TASK TO COMPLETE = Your answer should consist of all lines in the listing that hold the word "procesos".

DATA RECORDS =
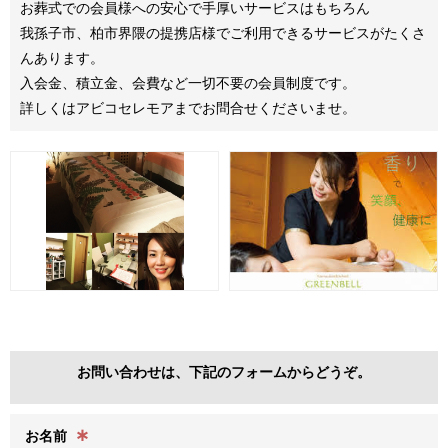
お葬式での会員様への安心で手厚いサービスはもちろん
我孫子市、柏市界隈の提携店様でご利用できるサービスがたくさ
んあります。
入会金、積立金、会費など一切不要の会員制度です。
詳しくはアビコセレモアまでお問合せくださいませ。
お問い合わせは、下記のフォームからどうぞ。
∗
お名前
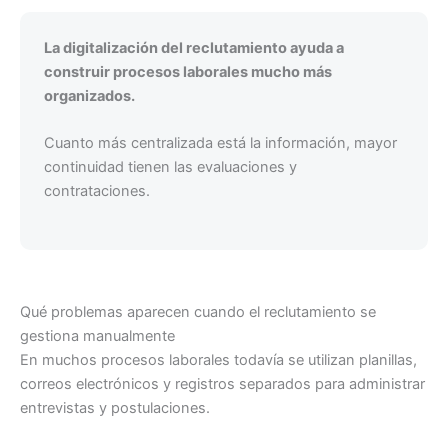
La digitalización del reclutamiento ayuda a
construir procesos laborales mucho más
organizados.
Cuanto más centralizada está la información, mayor
continuidad tienen las evaluaciones y
contrataciones.
Qué problemas aparecen cuando el reclutamiento se
gestiona manualmente
En muchos procesos laborales todavía se utilizan planillas,
correos electrónicos y registros separados para administrar
entrevistas y postulaciones.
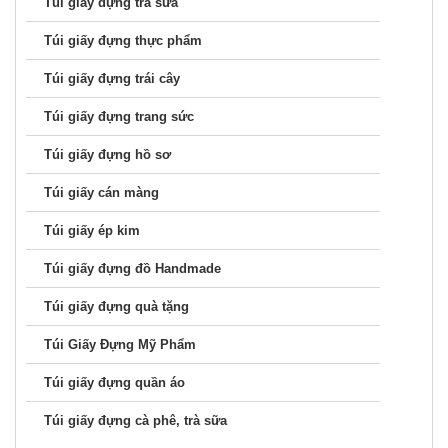
Túi giấy đựng trà sữa
Túi giấy đựng thực phẩm
Túi giấy đựng trái cây
Túi giấy đựng trang sức
Túi giấy đựng hồ sơ
Túi giấy cán màng
Túi giấy ép kim
Túi giấy đựng đồ Handmade
Túi giấy đựng quà tặng
Túi Giấy Đựng Mỹ Phẩm
Túi giấy đựng quần áo
Túi giấy đựng cà phê, trà sữa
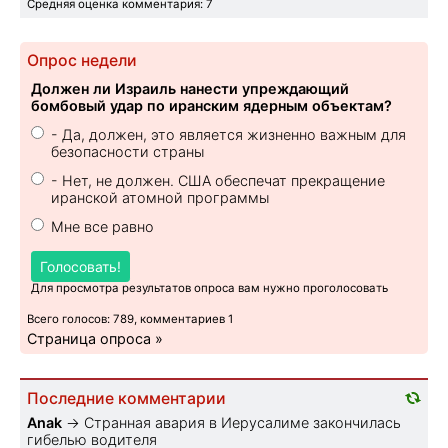
Средняя оценка комментария: 7
Опрос недели
Должен ли Израиль нанести упреждающий
бомбовый удар по иранским ядерным объектам?
- Да, должен, это является жизненно важным для
безопасности страны
- Нет, не должен. США обеспечат прекращение
иранской атомной программы
Мне все равно
Голосовать!
Для просмотра результатов опроса вам нужно проголосовать
Всего голосов: 789, комментариев 1
Страница опроса »
Последние комментарии
Anak
→
Странная авария в Иерусалиме закончилась
гибелью водителя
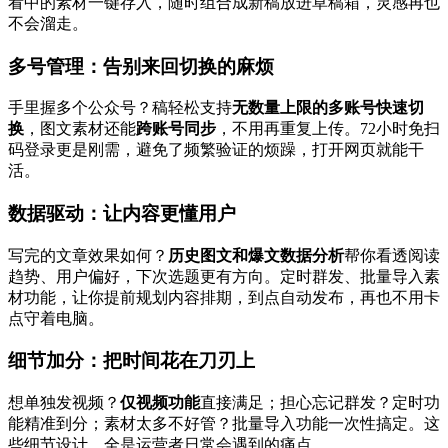
看中的素材一键存入，随时组合成新稿放进草稿箱，灵感再也
不会溜走。
多号管理：告别来回切换的麻烦
手里握多个公众号？稿轻松支持
无数量上限的多账号快速切
换
，图文素材还能
跨账号同步
，不用再重复上传。72小时免扫
码登录更是刚需，避免了频繁验证的烦躁，打开网页就能干
活。
数据驱动：让内容更懂用户
写完的文章效果如何？
历史图文和爆文数据分析
帮你看透阅读
趋势、用户偏好，下次选题更有方向。定时群发、批量导入素
材功能，让你提前规划内容排期，到点自动发布，再也不用卡
点守着电脑。
细节加分：把时间花在刀刃上
想单独发视频？
仅视频功能
直接满足；担心忘记群发？定时功
能精准到分；素材太多不好管？批量导入功能一次性搞定。这
些细节设计，全是运营者日常会遇到的痛点。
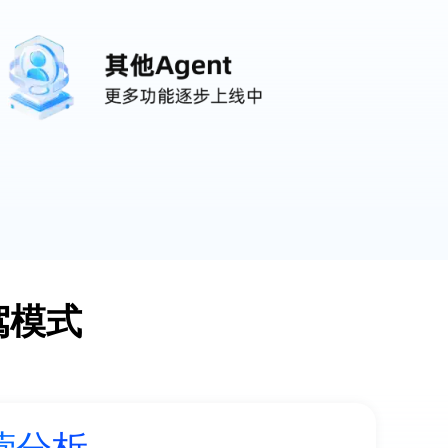
驾模式
智能营销
AI客户管理
AI经营分析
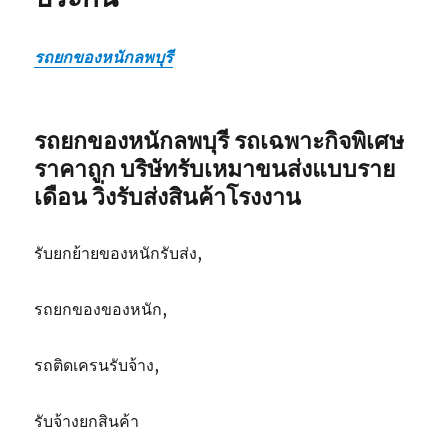
รถยกของหนักลพบุรี
รถยกของหนักลพบุรี รถเฉพาะกิจพิเศษ
ราคาถูก บริษัทรับเหมาขนส่งแบบราย
เดือน วิ่งรับส่งสินค้าโรงงาน
รับยกย้ายของหนักรับส่ง,
รถยกของของหนัก,
รถติดเครนรับจ้าง,
รับจ้างยกสินค้า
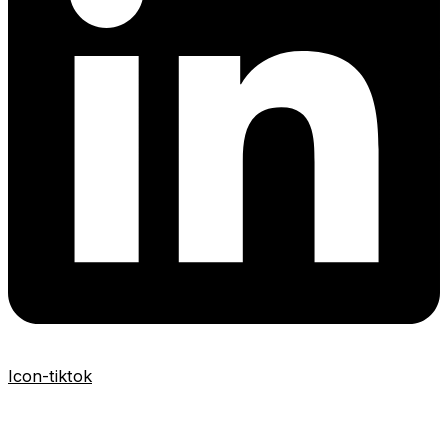
Icon-tiktok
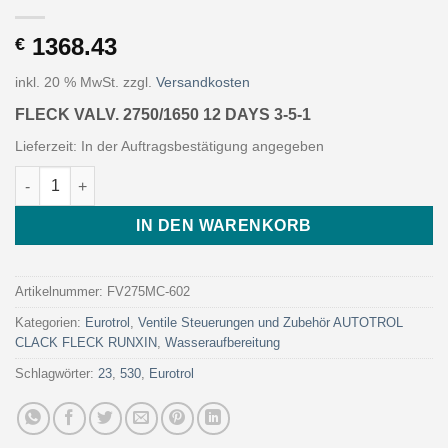
1368.43
€
inkl. 20 % MwSt.
zzgl.
Versandkosten
FLECK VALV. 2750/1650 12 DAYS 3-5-1
Lieferzeit:
In der Auftragsbestätigung angegeben
FLECK VALV. 2750/1650 12 DAYS 3-5-1 (Art. FV275MC-602 - Euro
IN DEN WARENKORB
Artikelnummer:
FV275MC-602
Kategorien:
Eurotrol
,
Ventile Steuerungen und Zubehör AUTOTROL
CLACK FLECK RUNXIN
,
Wasseraufbereitung
Schlagwörter:
23
,
530
,
Eurotrol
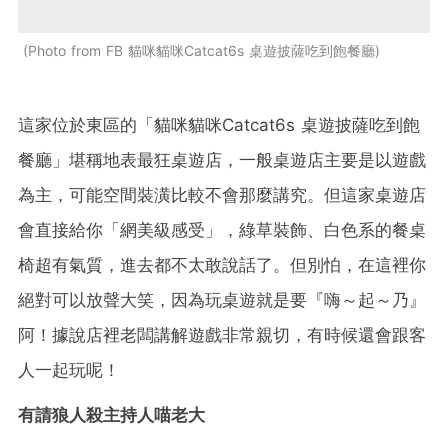
Photo from FB 貓咪貓咪Catcat6s 桌遊披薩吃到飽餐廳
這家位於東區的「貓咪貓咪Catcat6s 桌遊披薩吃到飽
餐廳」堪稱地表最狂桌遊店，一般桌遊店主要是以遊戲
為主，可能空間裝潢比較不會那麼講究。但這家桌遊店
會直接給你「網美級感受」，綠草裝飾、白色系的餐桌
椅超有氣質，進去都不太敢說話了。但別怕，在這裡你
絕對可以放聲大笑，因為玩桌遊就是要『嗨～起～乃』
阿！據說店裡老闆講解遊戲非常親切，有時候還會跟客
人一起玩呢！
有請狼人殺主持人喵老大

RESPONSE TO THE EXERCISE =
construir procesos laborales mucho más
En muchos procesos laborales todavía se utilizan planillas,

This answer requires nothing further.